By One of the famous anime streamers; Crunchyroll is warning their users to have a proper checking of malware in their systems. This warning spread like a wildfire after the attackers acquired access to its Cloudflare config and directly targeted the Microsoft Windows users with a destructive file.
The said attack was persisted for about a brief period of 150 minutes. It got access on Sunday, November 5 during 0330 to 0600 hours as per Pacific Time. During this period, the owner Ellation seized the website down. The website has about 20 million users, and still, people got adequate time to download the harmful file.
During such malicious attack, as this post explains, people trying to visit Crunchyroll were directed to a site impersonating the service, offering “CrunchyrollViewer.exe” to visitors.

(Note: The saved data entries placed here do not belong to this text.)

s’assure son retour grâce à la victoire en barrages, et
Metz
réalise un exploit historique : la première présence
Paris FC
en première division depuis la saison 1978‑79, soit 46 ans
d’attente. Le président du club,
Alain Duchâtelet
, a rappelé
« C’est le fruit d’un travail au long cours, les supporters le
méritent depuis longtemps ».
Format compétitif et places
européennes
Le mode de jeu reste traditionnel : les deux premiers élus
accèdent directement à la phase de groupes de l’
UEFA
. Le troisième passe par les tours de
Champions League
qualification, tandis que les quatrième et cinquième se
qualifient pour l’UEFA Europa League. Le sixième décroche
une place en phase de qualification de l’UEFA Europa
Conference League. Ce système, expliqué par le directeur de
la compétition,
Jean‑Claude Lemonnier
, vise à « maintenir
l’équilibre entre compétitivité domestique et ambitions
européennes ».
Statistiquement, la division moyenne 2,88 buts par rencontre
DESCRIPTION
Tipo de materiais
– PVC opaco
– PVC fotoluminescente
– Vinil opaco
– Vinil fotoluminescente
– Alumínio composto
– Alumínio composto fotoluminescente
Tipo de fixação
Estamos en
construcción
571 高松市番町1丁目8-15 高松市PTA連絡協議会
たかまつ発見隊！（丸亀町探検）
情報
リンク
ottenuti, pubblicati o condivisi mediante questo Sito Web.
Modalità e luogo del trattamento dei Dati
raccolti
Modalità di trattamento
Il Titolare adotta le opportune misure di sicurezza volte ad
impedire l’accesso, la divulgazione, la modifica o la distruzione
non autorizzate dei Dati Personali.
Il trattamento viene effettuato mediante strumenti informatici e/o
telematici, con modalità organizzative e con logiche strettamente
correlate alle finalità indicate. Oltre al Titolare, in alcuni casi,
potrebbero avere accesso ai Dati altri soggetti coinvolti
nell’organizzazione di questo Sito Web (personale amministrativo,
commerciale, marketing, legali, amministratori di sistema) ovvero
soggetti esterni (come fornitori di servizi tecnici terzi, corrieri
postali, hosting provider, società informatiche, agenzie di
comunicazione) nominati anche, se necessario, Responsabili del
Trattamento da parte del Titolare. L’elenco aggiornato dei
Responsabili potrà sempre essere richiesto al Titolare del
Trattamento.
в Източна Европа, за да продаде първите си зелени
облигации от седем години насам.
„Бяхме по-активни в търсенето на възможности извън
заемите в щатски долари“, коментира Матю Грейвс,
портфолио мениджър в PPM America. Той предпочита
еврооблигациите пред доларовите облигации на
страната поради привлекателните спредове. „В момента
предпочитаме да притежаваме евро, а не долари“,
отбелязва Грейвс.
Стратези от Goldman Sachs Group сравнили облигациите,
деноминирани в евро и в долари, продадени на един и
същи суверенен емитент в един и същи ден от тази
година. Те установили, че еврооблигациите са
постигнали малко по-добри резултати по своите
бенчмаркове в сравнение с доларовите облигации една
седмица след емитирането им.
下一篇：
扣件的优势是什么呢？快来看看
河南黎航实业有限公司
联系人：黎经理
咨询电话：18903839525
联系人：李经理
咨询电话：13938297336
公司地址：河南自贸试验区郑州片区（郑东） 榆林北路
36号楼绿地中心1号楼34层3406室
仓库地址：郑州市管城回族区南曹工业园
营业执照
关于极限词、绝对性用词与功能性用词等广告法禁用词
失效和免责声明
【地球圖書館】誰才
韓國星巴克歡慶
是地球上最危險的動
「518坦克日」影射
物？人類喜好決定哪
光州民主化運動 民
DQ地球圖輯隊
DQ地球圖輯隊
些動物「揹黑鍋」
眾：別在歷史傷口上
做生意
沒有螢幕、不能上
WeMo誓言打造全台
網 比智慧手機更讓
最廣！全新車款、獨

Infosec bod Bart Blaze had took a look at what was in the malware here.
He writes that the malware dropped a svchost.exe in the user’s machine, and while running, it went back to a command-and-control server to download a Metasploit Meterpreter module.
At this, either Crunchyroll’s reply was sufficiently fast to halt any strictly nasty consequences, or the attacker was simply attempting his hand at malware since that’s as far as stuff went.
Anyone who was harmed by the attackers can discard they’re damaged within a few steps – outlined at the Crunchyroll post linked. Remove the malicious .exe file, discard a malicious Java Run key from their archive, delete the svchost.exe file, and finally run your system’s antivirus scan for keeping your system safe from other threats.